Work order |
Could you transcribe the records below exactly, leaving out every picture?
:: Data excerpts
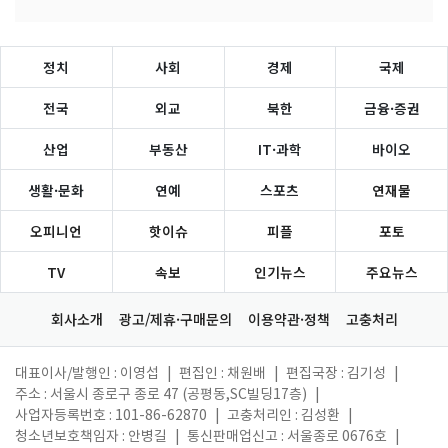
정치
사회
경제
국제
전국
외교
북한
금융·증권
산업
부동산
IT·과학
바이오
생활·문화
연예
스포츠
연재물
오피니언
핫이슈
피플
포토
TV
속보
인기뉴스
주요뉴스
회사소개
광고/제휴·구매문의
이용약관·정책
고충처리
대표이사/발행인 : 이영섭
|
편집인 : 채원배
|
편집국장 : 김기성
|
주소 : 서울시 종로구 종로 47 (공평동,SC빌딩17층)
|
사업자등록번호 : 101-86-62870
|
고충처리인 : 김성환
|
청소년보호책임자 : 안병길
|
통신판매업신고 : 서울종로 0676호
|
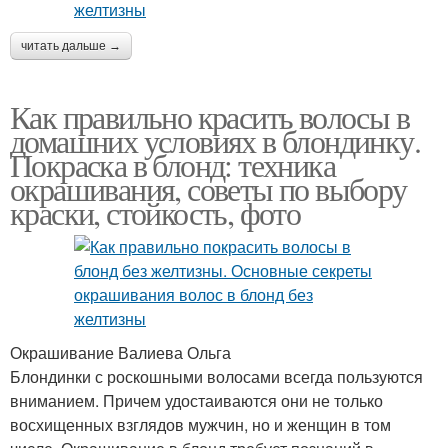
читать дальше →
Как правильно красить волосы в
домашних условиях в блондинку.
Покраска в блонд: техника
окрашивания, советы по выбору
краски, стойкость, фото
Окрашивание Валиева Ольга
Блондинки с роскошными волосами всегда пользуются
вниманием. Причем удостаиваются они не только
восхищенных взглядов мужчин, но и женщин в том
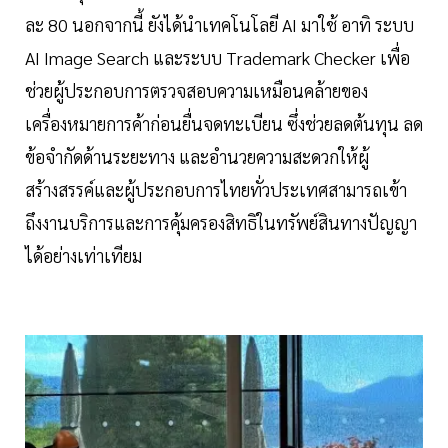
ละ 80 นอกจากนี้ ยังได้นำเทคโนโลยี AI มาใช้ อาทิ ระบบ
AI Image Search และระบบ Trademark Checker เพื่อ
ช่วยผู้ประกอบการตรวจสอบความเหมือนคล้ายของ
เครื่องหมายการค้าก่อนยื่นจดทะเบียน ซึ่งช่วยลดต้นทุน ลด
ข้อจำกัดด้านระยะทาง และอำนวยความสะดวกให้ผู้
สร้างสรรค์และผู้ประกอบการไทยทั่วประเทศสามารถเข้า
ถึงงานบริการและการคุ้มครองสิทธิในทรัพย์สินทางปัญญา
ได้อย่างเท่าเทียม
::::
Response area |
정치
사회
경제
국제
전국
외교
북한
금융·증권
산업
부동산
IT·과학
바이오
생활·문화
연예
스포츠
연재물
오피니언
핫이슈
피플
포토
TV
속보
인기뉴스
주요뉴스
회사소개
광고/제휴·구매문의
이용약관·정책
고충처리
대표이사/발행인 : 이영섭
|
편집인 : 채원배
|
편집국장 : 김기성
|
주소 : 서울시 종로구 종로 47 (공평동,SC빌딩17층)
|
사업자등록번호 : 101-86-62870
|
고충처리인 : 김성환
|
청소년보호책임자 : 안병길
|
통신판매업신고 : 서울종로 0676호
|
читать дальше →
Как правильно красить волосы в
домашних условиях в блондинку.
Покраска в блонд: техника
окрашивания, советы по выбору
краски, стойкость, фото
Окрашивание Валиева Ольга
Блондинки с роскошными волосами всегда пользуются
вниманием. Причем удостаиваются они не только
восхищенных взглядов мужчин, но и женщин в том
ละ 80 นอกจากนี้ ยังได้นำเทคโนโลยี AI มาใช้ อาทิ ระบบ
AI Image Search และระบบ Trademark Checker เพื่อ
ช่วยผู้ประกอบการตรวจสอบความเหมือนคล้ายของ
เครื่องหมายการค้าก่อนยื่นจดทะเบียน ซึ่งช่วยลดต้นทุน ลด
ข้อจำกัดด้านระยะทาง และอำนวยความสะดวกให้ผู้
สร้างสรรค์และผู้ประกอบการไทยทั่วประเทศสามารถเข้า
ถึงงานบริการและการคุ้มครองสิทธิในทรัพย์สินทางปัญญา
ได้อย่างเท่าเทียม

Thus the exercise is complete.